Moscow Eyes Potential Gas Fields off Lebanese, Israeli and Syrian Shores
The three gas fields dubbed Tamar, Dalit and Leviathan, which Israeli entrepreneurs struck in the past year off Israel's Mediterranean coast are currently estimated to hold reserves pegged at 25 trillion cubic feet. More than enough for Israel's energy needs, it would make it a gas exporter and revolutionize an economy which has grown regardless of a paucity of natural resources.
The Mediterranean gas bonanza did not go unnoticed by Russian Prime Minister Vladimir Putin who has a sharp instinct for opportunities in the field of energy.
Beirut was quick to accuse Israel of preparing to pump gas from wells located in Lebanese territorial waters. (Hashem Safieddine, head of the Iranian-backed Hizballah's executive council, announced his movement would not let Israel "loot" Lebanese gas resources).
Putin did not miss that either – although the Lebanese accusation is completely unfounded.
He noted that Lebanese Prime Minister Saad Hariri held an otherwise unnoticed meeting in Nicosia on Oct. 21 with Cypriot President Dimitris Christofias. Under cover of a discussion ranging over regional and international developments, Hariri privately asked the Cypriot leader to help Beirut map the borders of oil and gas fields in the Mediterranean.
His object was to draw a line in the water against Israel taking control of more gas fields further north.
Christofias delayed his answer so as to first brief and consult with Greek Prime Minister George Papandreou and ask his permission for this step. However, in view of the strategic, military and economic alliance Athens and Jerusalem have begun developing this past year, Papandreou has held back from responding to the Cypriot leader's request. This was tantamount to a no.

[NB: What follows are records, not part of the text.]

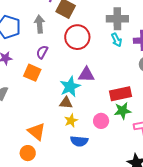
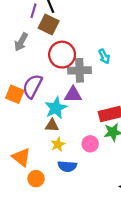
gray cross: (117, 19) -> (80, 70), moved
gray arrow: (40, 24) -> (21, 42), turned -144
purple semicircle: (42, 52) -> (32, 86), moved, size x1.6
orange circle: (28, 153) -> (36, 179), moved

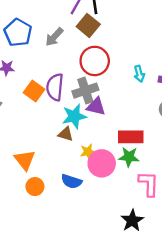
gray cross: (80, 70) -> (85, 91), moved, turned -30
purple semicircle: (32, 86) -> (55, 87), turned -35
yellow star: (58, 144) -> (88, 152), moved
pink circle: (90, 144) -> (102, 163), size x1.5

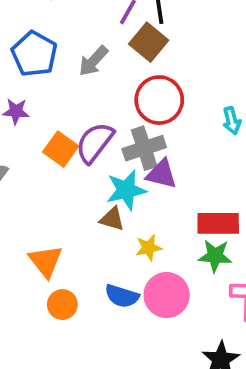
purple semicircle: (55, 87) -> (95, 143), turned 32
pink circle: (102, 163) -> (167, 295), moved

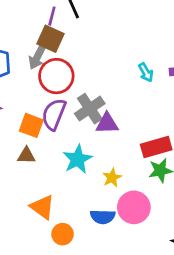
brown square: (149, 42) -> (50, 39), moved
red circle: (159, 100) -> (56, 76), moved
cyan star: (126, 190) -> (78, 159), moved
brown triangle: (112, 219) -> (26, 155), moved

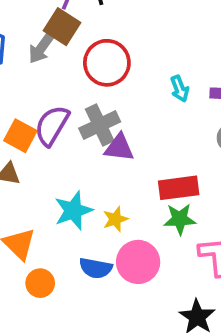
red circle: (56, 76) -> (107, 63), moved
cyan star: (78, 159) -> (73, 211), moved

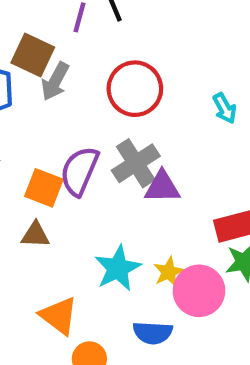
brown square: (62, 27) -> (33, 55), moved
pink circle: (138, 262) -> (199, 291), moved

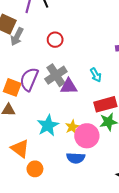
red circle: (135, 89) -> (55, 40), size x0.6
cyan arrow: (225, 108) -> (96, 75), moved
blue semicircle: (153, 333) -> (76, 158), moved

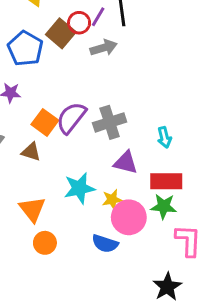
gray arrow: (17, 37) -> (104, 48), moved, turned -150
red circle: (55, 40) -> (79, 23), moved
purple triangle: (69, 86) -> (126, 163), moved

Russia's goodwill gift to Hariri: A weapons package
Putin then went into direct action, Last week, Hariri was urgently summoned to Moscow for a two-day visit (Nov. 16-17). With his back against the wall in a life-and-death struggle to preserve his government, he was given the rare honor of an elaborate joint welcome by both Putin and President Dmitry Medvedev.
DEBKA-Net-Weekly's sources report that Putin used the occasion to ask the beleaguered Lebanese leader how Moscow could help Lebanon place itself on the map of oil and gas fields and pipelines in the eastern Mediterranean.
The Russian prime minister cynically pressed his case regardless of the possible imminence of Hariri's ouster by Hizballah. He assured his guest that Lebanon could only exploit its oil and gas wealth under the sea by bringing Moscow in as energy partner. In return, he promised major Russian investment in the Lebanese economy and restore Beirut to its old standing as financial capital of the Middle East. Russia would also provide the funds, equipment and skilled labor for developing offshore energy resources as well as furnishing the Lebanese armed forces with advanced weapons at token prices for guarding those resources.
The Russian and Lebanese prime ministers are reported by our sources to have reached an understanding.
As a mark of goodwill, Hariri left Moscow bearing a promised Russian gift to Lebanon of six MI 24 helicopters 31 T-72 tanks, 36 130 mm cannons complete with half a million shells and thirty thousand artillery shells.
A Russian donation on this scale to a country outside Moscow's sphere of influence is unprecedented.
Their understanding extended to three key areas:
Putin never misses a gas pipeline
1. They would discuss big Russian firms building a number of gas-powered electricity plants in Lebanon, backed by Kremlin guarantees and financing – against a Lebanese guarantee to purchase their output over a 30-year period.
2. The possible diversion of Russian gas through a Turkish pipeline to be linked to the Arab pipeline which reaches the Lebanese-Syrian border.
3. Moscow offered to build three nuclear power plants in Turkey which Russian firms would be committed to sell Ankara and Beirut for three decades.
The third understanding was the real reason for Turkish Prime Minister Tayyip Erdogan's visit to Beirut Wednesday, Nov. 24 and his talks with Hariri. Erdogan has acquired a new interest in defusing the tensions in Lebanon and keeping Hariri in power.
None of this prevented Putin from sending a delegation to Tel Aviv this week to Tel Aviv for an approach to Israel's gas tycoons. On offer were Russian investments in funds and equipment and a Russian-Israeli partnership in laying the gas pipeline which Israel and Greece are planning as part of their evolving strategic alliance.
DEBKA-Net-Weekly's military sources say that, in addition to his abiding interest in energy, Vladimir Putin keeps his eye on the big Russian naval base going up in Tartous, Syria. As headquarters of the Russian Black Sea and Mediterranean fleets, this base will also guard Moscow's investments and holdings in gas and oil fields in the Mediterranean.